Nell’ottica di rafforzare la protezione a tutela delle vittime di violenza di genere, l’attività dell’ufficio misure di prevenzione si è rivolta con particolare attenzione all’ambito della violenza all’interno di relazioni domestiche con particolare riguardo a quegli atti cioè, gravi e non episodici, di violenza fisica, sessuale, psicologica e/o economica commessi, anche in presenza di minori (violenza assistita), tra persone legate da vincolo di matrimonio o di relazione affettiva. In tale materia sono stati infatti comminati ben 4 ammonimenti. All’adozione di tale tipologia di ammonimento consegue, all’accadere di nuovi gravi episodi commessi anche in danno di diversa parte offesa, la possibilità di procedere penalmente nei confronti dell’ammonito, anche in assenza di querela della parte offesa e con pene edittali aumentate. L’emissione del provvedimento permette altresì al soggetto maltrattante di intraprendere un percorso di consapevolezza e riabilitazione dei propri agiti caratterizzati da sopraffazione ed aggressività e di richiedere, dopo 3 anni e al termine di un percorso di cura con esiti positivi, la revoca del provvedimento di prevenzione.
L’attività espletata, in un caso ha riguardato un soggetto di sesso maschile che esercitava sulla propria compagna, di giovanissima età, forme di controllo emotivo e sociale, con gestione totale delle forme di comunicazione della vittima, fino al controllo del telefono cellulare, alla scelta degli abiti da indossare ed alla possibilità di esercitare la propria libertà di movimento; la vittima, condizionata nell’espressione della propria volontà in ogni ambito della propria vita, era costretta a subire scatti d’ira, violenze fisiche vivendo in costante stato di apprensione, tanto da scegliere di rimanere chiusa nella propria abitazione.
In altra situazione il provvedimento è stato rivolto nei confronti di cittadino straniero che da tempo sottoponeva la propria compagna a continue violenze, anche di fronte alla loro figlia minore, che hanno costretto la donna, in più occasioni, a ricorrere alle cure del Pronto Soccorso. La donna era costretta a subire continue vessazioni e richieste di denaro che, se non esaudite, venivano seguite da aggressioni fisiche e da angherie, quali, ad esempio, la privazione del proprio telefono cellulare.
In diverse situazioni invece è stato necessario improntare il provvedimento di prevenzione a tutela di genitori anziani, sottoposti agli impeti violenti dei propri figli, soggetti adulti, che anche a seguito di abuso di alcool e sostanze stupefacenti, sottoponevano il proprio padre o la propria madre ad aggressioni e insulti, costringendoli a vivere in uno stato di continuo timore.
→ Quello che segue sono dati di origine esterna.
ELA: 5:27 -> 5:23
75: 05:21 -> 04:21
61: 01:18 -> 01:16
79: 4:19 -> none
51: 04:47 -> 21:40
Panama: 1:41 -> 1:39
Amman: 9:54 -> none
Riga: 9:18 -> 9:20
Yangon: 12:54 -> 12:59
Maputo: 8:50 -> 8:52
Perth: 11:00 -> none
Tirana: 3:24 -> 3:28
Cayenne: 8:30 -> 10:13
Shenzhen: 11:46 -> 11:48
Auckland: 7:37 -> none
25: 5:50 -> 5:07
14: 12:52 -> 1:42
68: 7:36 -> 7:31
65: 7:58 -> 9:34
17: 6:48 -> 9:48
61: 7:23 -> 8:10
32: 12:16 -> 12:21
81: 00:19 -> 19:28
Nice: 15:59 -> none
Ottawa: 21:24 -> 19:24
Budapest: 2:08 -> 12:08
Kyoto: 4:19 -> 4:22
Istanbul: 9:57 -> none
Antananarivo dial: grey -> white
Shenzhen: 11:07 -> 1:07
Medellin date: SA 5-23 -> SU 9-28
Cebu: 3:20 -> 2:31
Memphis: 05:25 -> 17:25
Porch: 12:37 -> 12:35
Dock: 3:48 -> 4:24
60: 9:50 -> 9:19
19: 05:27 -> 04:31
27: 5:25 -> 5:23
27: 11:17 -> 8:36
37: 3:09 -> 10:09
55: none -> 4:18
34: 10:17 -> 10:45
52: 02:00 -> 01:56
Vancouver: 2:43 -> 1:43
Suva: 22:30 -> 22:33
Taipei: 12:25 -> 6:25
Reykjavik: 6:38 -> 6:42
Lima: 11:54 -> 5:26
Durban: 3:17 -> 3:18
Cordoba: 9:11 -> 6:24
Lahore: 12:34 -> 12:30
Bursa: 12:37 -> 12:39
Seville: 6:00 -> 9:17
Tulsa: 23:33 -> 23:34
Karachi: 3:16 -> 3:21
In una delle situazioni affrontate l’uomo obbligava la propria madre ad accompagnarlo nei luoghi ove era solito recarsi per l’acquisto di droga.
In altro contesto è stata adottato la misura dell’ammonimento nei confronti di una minore che in ambito scolastico ha tenuto atteggiamenti prepotenti e vessatori nei confronti di altri alunni. In particolare l’intervento del Questore è stato necessario per interrompere la commissione di una serie di prevaricazioni che venivano addirittura trasmesse in diretta sui social con la complicità di altri studenti consenzienti per paura di essere oggetto di simili atteggiamenti vessatori. La possibilità di ricorrere all’istituto dell’ammonimento anche nei confronti di ragazzi di età compresa tra i 12 ed i 14 anni è stata introdotta dall’art 5 co 2 del DL 123/2023.
L’ammonimento per condotte riconducibili a bullismo è uno strumento di prevenzione introdotto dal legislatore con il c.d. Decreto Caivano e ha la finalità di evitare che episodi di tal fatta possano degenerare in fatti più gravi e minare il percorso educativo e di crescita dei più giovani. L’obiettivo è quello di trattare il bullo con azioni di tipo educativo, stimolandolo a riflettere sul suo comportamento e sulle possibili conseguenze anche penali permettendo di affrontare i problemi preventivamente, nei luoghi di aggregazione giovanili, evitando che approdino, spesso troppo tardi, nelle aule dei tribunali.